Start of Exercise material

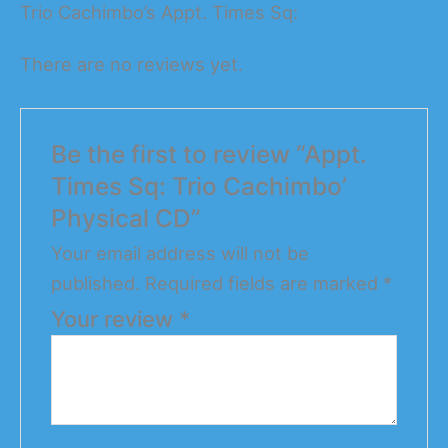
Trio Cachimbo’s Appt. Times Sq:
There are no reviews yet.
Be the first to review “Appt.
Times Sq: Trio Cachimbo’
Physical CD”
Your email address will not be
published.
Required fields are marked
*
Your review
*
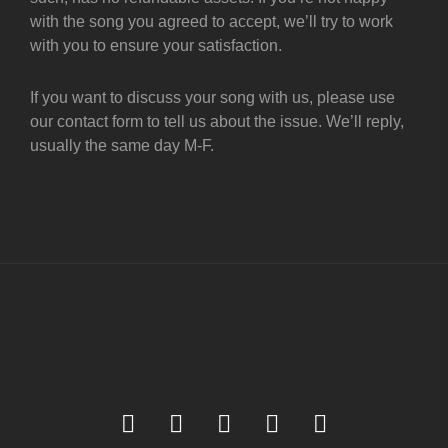
with the song you agreed to accept, we’ll try to work
with you to ensure your satisfaction.
If you want to discuss your song with us, please use
our contact form to tell us about the issue. We’ll reply,
usually the same day M-F.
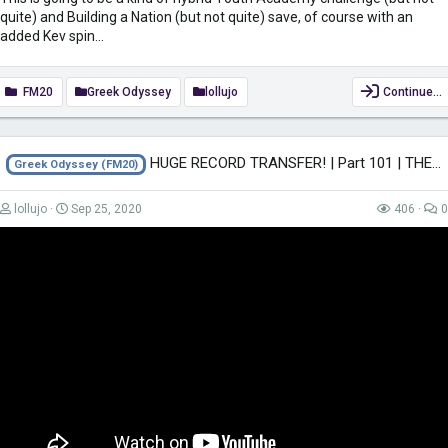
quite) and Building a Nation (but not quite) save, of course with an
added Kev spin...
FM20
Greek Odyssey
lollujo
Continue…
HUGE RECORD TRANSFER! | Part 101 | THE GREEK ODYSSEY FM20 | Football Manager...
Greek Odyssey (FM20)
lollujo
Sep 25, 2020
406
0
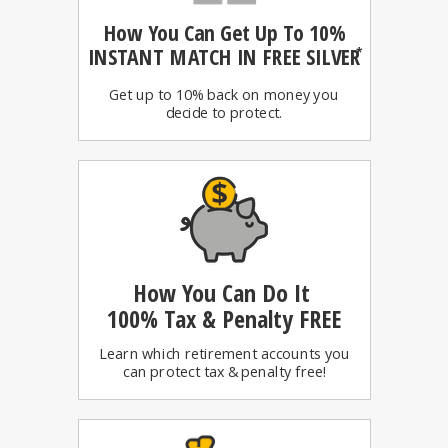
How You Can
Get Up To 10%
INSTANT MATCH IN FREE SILVER
*
Get up to 10% back on money you
decide to protect.
How You Can Do It
100%
Tax & Penalty FREE
Learn which retirement accounts you
can protect tax & penalty free!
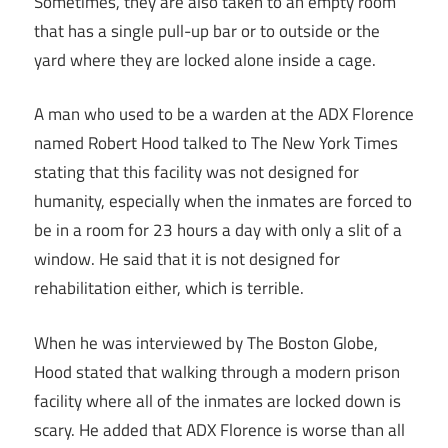
Sometimes, they are also taken to an empty room
that has a single pull-up bar or to outside or the
yard where they are locked alone inside a cage.
A man who used to be a warden at the ADX Florence
named Robert Hood talked to The New York Times
stating that this facility was not designed for
humanity, especially when the inmates are forced to
be in a room for 23 hours a day with only a slit of a
window. He said that it is not designed for
rehabilitation either, which is terrible.
When he was interviewed by The Boston Globe,
Hood stated that walking through a modern prison
facility where all of the inmates are locked down is
scary. He added that ADX Florence is worse than all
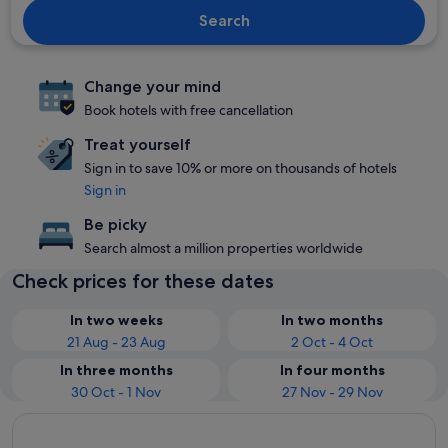
Search
Change your mind
Book hotels with free cancellation
Treat yourself
Sign in to save 10% or more on thousands of hotels
Sign in
Be picky
Search almost a million properties worldwide
Check prices for these dates
In two weeks
In two months
21 Aug - 23 Aug
2 Oct - 4 Oct
In three months
In four months
30 Oct - 1 Nov
27 Nov - 29 Nov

End of Exercise material

Exercise requirements — Repeat the records word for word. Leave out whatever pictures they hold.

Task output —
Trio Cachimbo’s Appt. Times Sq:
There are no reviews yet.
Be the first to review “Appt.
Times Sq: Trio Cachimbo’
Physical CD”
Your email address will not be
published.
Required fields are marked
*
Your review
*
with the song you agreed to accept, we’ll try to work
with you to ensure your satisfaction.
If you want to discuss your song with us, please use
our contact form to tell us about the issue. We’ll reply,
usually the same day M-F.
quite) and Building a Nation (but not quite) save, of course with an
added Kev spin...
FM20
Greek Odyssey
lollujo
Continue…
HUGE RECORD TRANSFER! | Part 101 | THE GREEK ODYSSEY FM20 | Football Manager...
Greek Odyssey (FM20)
lollujo
Sep 25, 2020
406
0
How You Can
Get Up To 10%
INSTANT MATCH IN FREE SILVER
*
Get up to 10% back on money you
decide to protect.
How You Can Do It
100%
Tax & Penalty FREE
Learn which retirement accounts you
can protect tax & penalty free!
Sometimes, they are also taken to an empty room
that has a single pull-up bar or to outside or the
yard where they are locked alone inside a cage.
A man who used to be a warden at the ADX Florence
named Robert Hood talked to The New York Times
stating that this facility was not designed for
humanity, especially when the inmates are forced to
be in a room for 23 hours a day with only a slit of a
window. He said that it is not designed for
rehabilitation either, which is terrible.
When he was interviewed by The Boston Globe,
Hood stated that walking through a modern prison
facility where all of the inmates are locked down is
scary. He added that ADX Florence is worse than all
Search
Change your mind
Book hotels with free cancellation
Treat yourself
Sign in to save 10% or more on thousands of hotels
Sign in
Be picky
Search almost a million properties worldwide
Check prices for these dates
In two weeks
In two months
21 Aug - 23 Aug
2 Oct - 4 Oct
In three months
In four months
30 Oct - 1 Nov
27 Nov - 29 Nov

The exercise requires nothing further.